Using Touch in Windows 8
If you’ve seen any of the videos about Windows 8 (you can watch one I created using Windows 8 Developer Preview by going to http://www.quepublishing.com/articles/article.aspx?p=1766168), you have probably noticed that you can tap, drag, flick, and pinch your new operating system to get it to do the things you most want it to do. That’s a great change for Windows, when you consider that we’ve been pointing and clicking mouse buttons for decades.
Touch capability is no longer the wave of the future—it’s the way many of us navigate today. In case you haven’t noticed, human beings are touchy-feeling animals. We like to make good use of our fingers and opposable thumbs, and (or so my theory goes) we feel more in control of our world when we have a tactile sense that we are operating it correctly.
If you have a smartphone, you already know about touch. You tap the surface of your phone to dial a friend’s number, you swipe through photos, you pinch a webpage to make the print larger (so you can read it on that small screen). The gestures you’ll use on your tablet or multi-touch monitor are similar to the ones you’re probably already using on your smartphone, but for good measure (and for those readers who don’t go for the smartphones), let’s go through the gestures you’re likely to use most often in Windows 8.
Single Tap
You tap the screen to launch an app on the Windows 8 Start screen, select a setting, or choose an item to display.
- Display the Windows 8 Start screen or the app with the option you want to select.
- Tap the display once quickly in the center of the tile or icon. If you’ve tapped an application on the Start screen, the program opens; if you tapped a setting or option, the item is selected or displays additional choices, if applicable.
Swipe Left
The swipe left gesture enables you to scroll screen quickly, from right to left and back again, and, if you’re using Internet Explorer to browse the web, up and down as well.
- Display the Windows 8 Start screen.
- Touch a point toward the right side of the Start screen and drag to the left. The screen scrolls to the left, displaying additional apps.
Swipe Right
You use the swipe right gesture to cycle through open apps in Windows 8.
- Display the Windows 8 Start screen.
- Launch at least two apps by tapping their tiles on the Start screen.
- Drag in from left to right and the first open app moves onto the Windows screen.
- Drag in from the left to right a second time to replace the first open app with the second. You can repeat this gesture as needed and also dock apps in the Start screen so that you can see more than one at one time.
Swipe Up and Down
Swiping down from the top and up from the bottom of the Windows 8 screen enables you to unlock your Lock screen, select or close apps, and choose options.
- To open the Windows 8 Lock screen, touch toward the bottom of the display.
Drag up and the Lock screen image scrolls up off the screen, displaying your login screen.

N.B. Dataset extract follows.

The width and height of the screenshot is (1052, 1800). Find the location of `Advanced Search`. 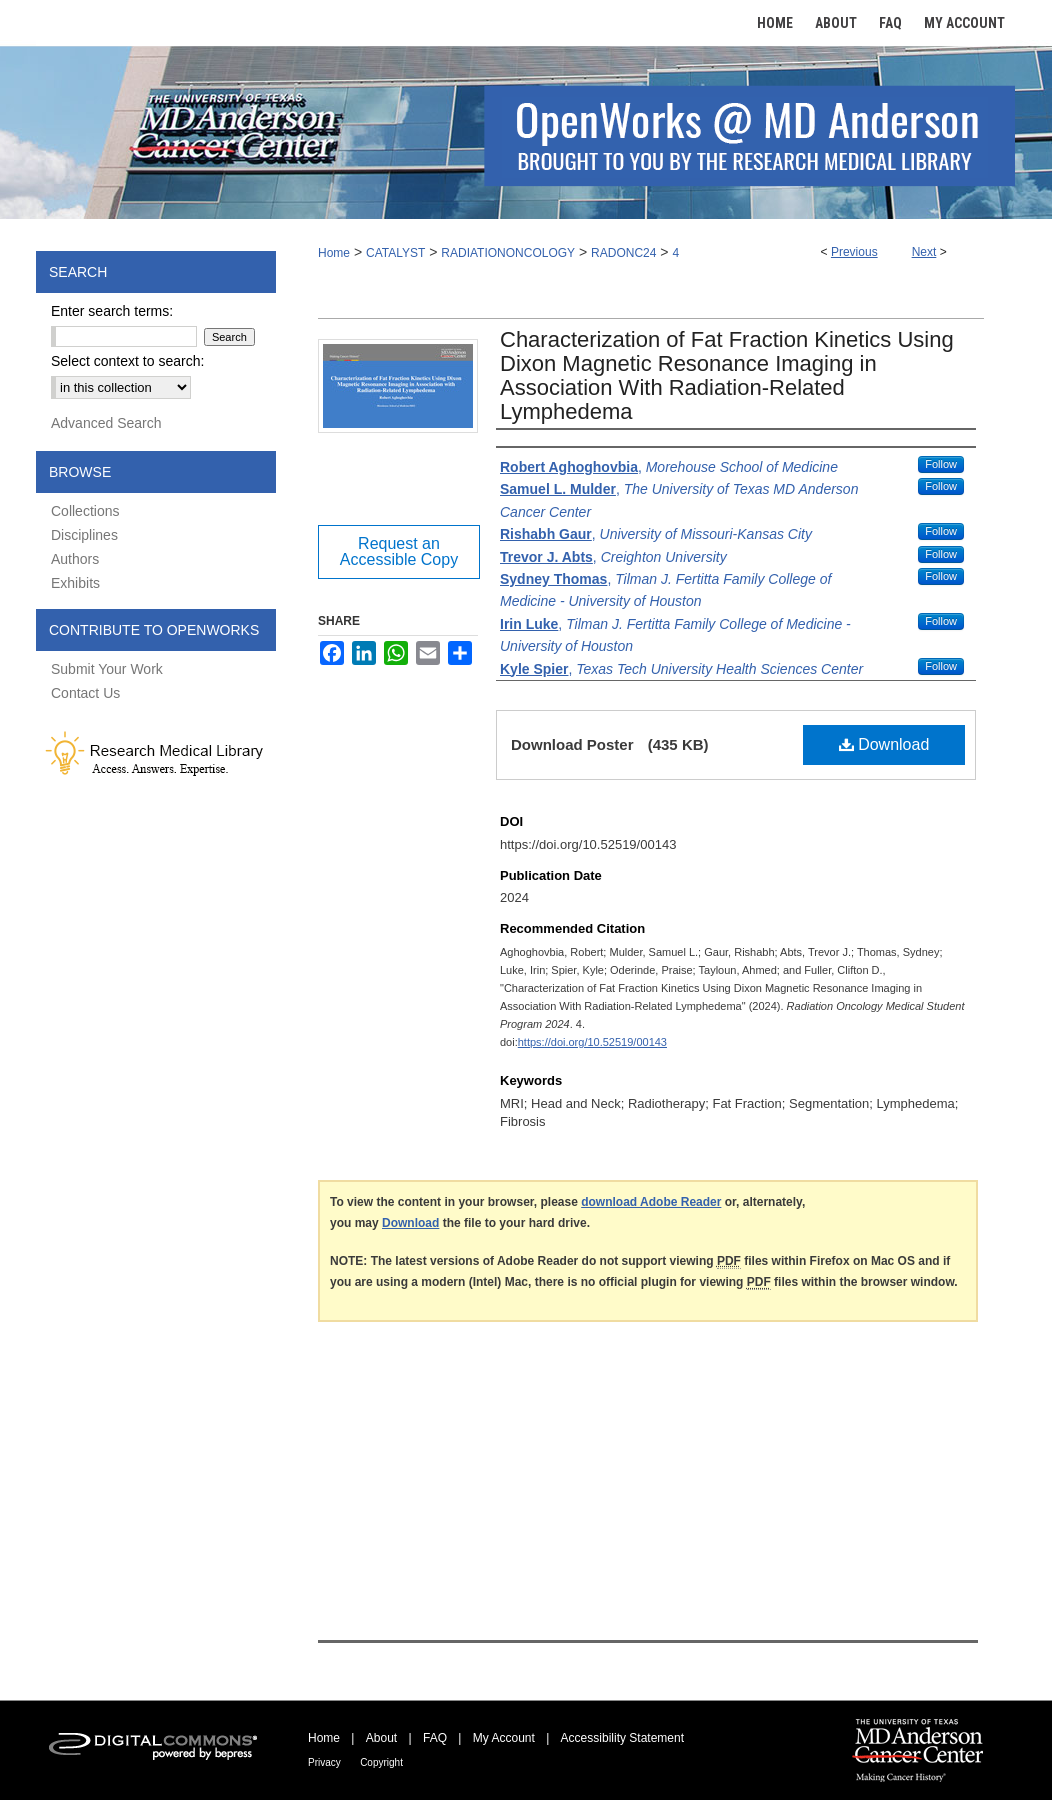

Advanced Search is located at coordinates (106, 423).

- Swipe down when you are using an app to display options related to that app.
Pinch Zoom
The Pinch Zoom gesture enables you to enlarge and reduce the size of the content on the screen. On the Start screen, for example, when you pinch your fingers together, you reduce the size of the tiles so that you can easily move them around or group them the way you want them. When you want to enlarge an area of the screen, you use your fingers to expand the area, and the screen magnifies along with your gesture.
Display the Start screen or the app you want to use.
- Reduce the size of the content displayed by placing your thumb and forefinger on the screen and “pinching” the area together.
- Enlarge an area of the screen by placing your thumb and forefinger together on the screen and expanding the distance between them.